The MRC Prion Unit was established at UCL in 1998 to address national public health issues posed by bovine spongiform encephalopathy (BSE) and variant Creutzfeldt-Jakob disease (vCJD). One of our key strategic priorities has been to create a validated blood test for vCJD in order to protect public health through the screening of donated blood and organs for transplantation. The blood test we have developed has been demonstrated to detect infection in over 70% of patients with vCJD with, to date, 100% specificity and is now in use at the National Prion Clinic for evaluation.

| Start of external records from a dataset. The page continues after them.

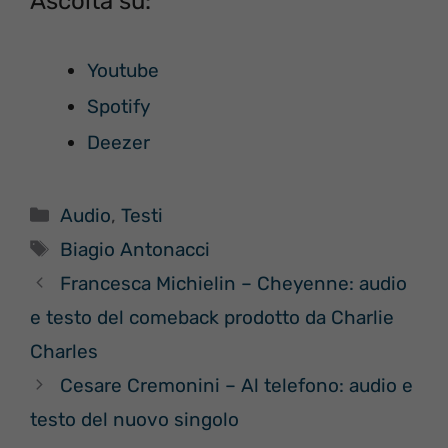
Ascolta su:
Youtube
Spotify
Deezer
Categorie
Audio
,
Testi
Tag
Biagio Antonacci
Francesca Michielin – Cheyenne: audio
e testo del comeback prodotto da Charlie
Charles
Cesare Cremonini – Al telefono: audio e
testo del nuovo singolo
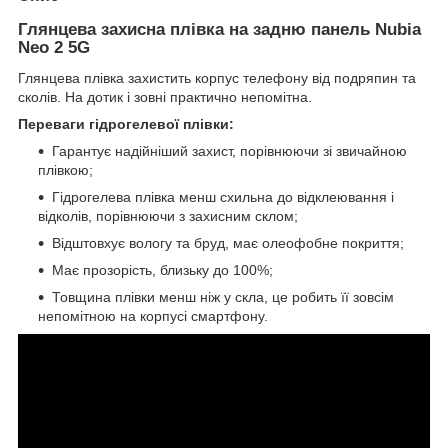
Глянцева захисна плівка на задню панель Nubia
Neo 2 5G
Глянцева плівка захистить корпус телефону від подряпин та
сколів. На дотик і зовні практично непомітна.
Переваги гідрогелевої плівки:
Гарантує надійніший захист, порівнюючи зі звичайною
плівкою;
Гідрогелева плівка менш схильна до відклеювання і
відколів, порівнюючи з захисним склом;
Відштовхує вологу та бруд, має олеофобне покриття;
Має прозорість, близьку до 100%;
Товщина плівки менш ніж у скла, це робить її зовсім
непомітною на корпусі смартфону.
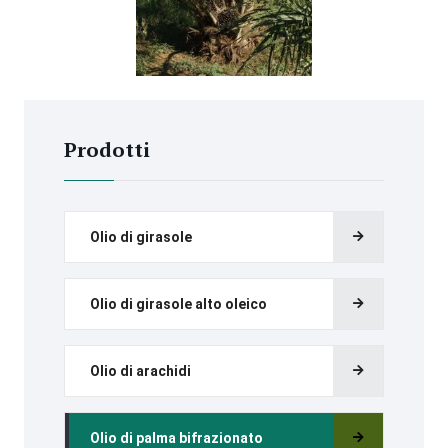
Prodotti
Olio di girasole
Olio di girasole alto oleico
Olio di arachidi
Olio di palma bifrazionato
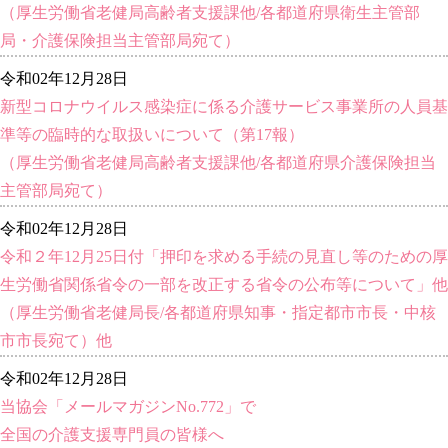
（厚生労働省老健局高齢者支援課他/各都道府県衛生主管部
局・介護保険担当主管部局宛て）
令和02年12月28日
新型コロナウイルス感染症に係る介護サービス事業所の人員基
準等の臨時的な取扱いについて（第17報）
（厚生労働省老健局高齢者支援課他/各都道府県介護保険担当
主管部局宛て）
令和02年12月28日
令和２年12月25日付「押印を求める手続の見直し等のための厚
生労働省関係省令の一部を改正する省令の公布等について」他
（厚生労働省老健局長/各都道府県知事・指定都市市長・中核
市市長宛て）他
令和02年12月28日
当協会「メールマガジンNo.772」で
全国の介護支援専門員の皆様へ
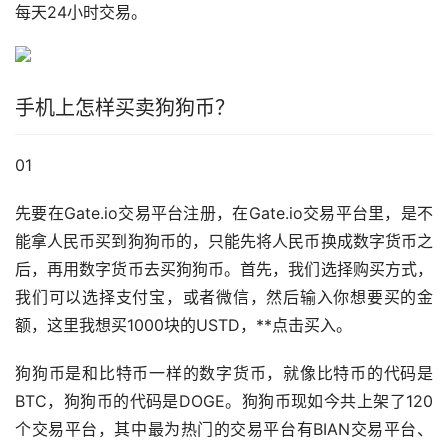
每天24小时交易。
手机上怎样买卖狗狗币？
01
先要在Gate.io交易平台注册，在Gate.io交易平台里，是不
能拿人民币买到狗狗币的，只能先将人民币换成数字货币之
后，再用数字货币去买狗狗币。首先，我们选择购买方式，
我们可以选择
支付宝
，或者微信，然后输入你想要买的金
额，这里我想买1000块的USTD，**点击买入。
狗狗币是和比特币一样的数字货币，就像比特币的代码是
BTC，狗狗币的代码是DOGE。狗狗币现如今共上架了120
个交易平台，其中最为热门的交易平台有BIAN交易平台、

Pregnant women and public health service providers have benefitted since 2003 from the development of an ultra-sensitive immunoassay for inhibin-A — a hormone that is produced by the placenta during pregnancy and that is elevated in Down's syndrome pregnancies. The assay, developed by Professor Groome at Oxford Brookes University and Professor Knight at the University of Reading in 1994, was the first test capable of quantifying low levels of inhibin-A in the peripheral blood of humans. Addition of this test to existing antenatal screening tests improved the Down's syndrome detection rate from 59% to 70% and from 67% to 77% when combined with ultrasound imaging. Addition of inhibin-A as the fourth marker measured in the maternal blood serum became known as the quadruple or quad test and was adopted into UK clinical guidelines in 2003. It remains the recommended screening test for women who present themselves in the 2nd trimester. Since 2008 hundreds of thousands of UK women and their healthcare providers have benefitted from the additional information provided by this more accurate screening method, including whether more invasive diagnostic tests are wanted. The quadruple test has been widely adopted in the clinical guidelines in other countries including the US, Canada, and Australia.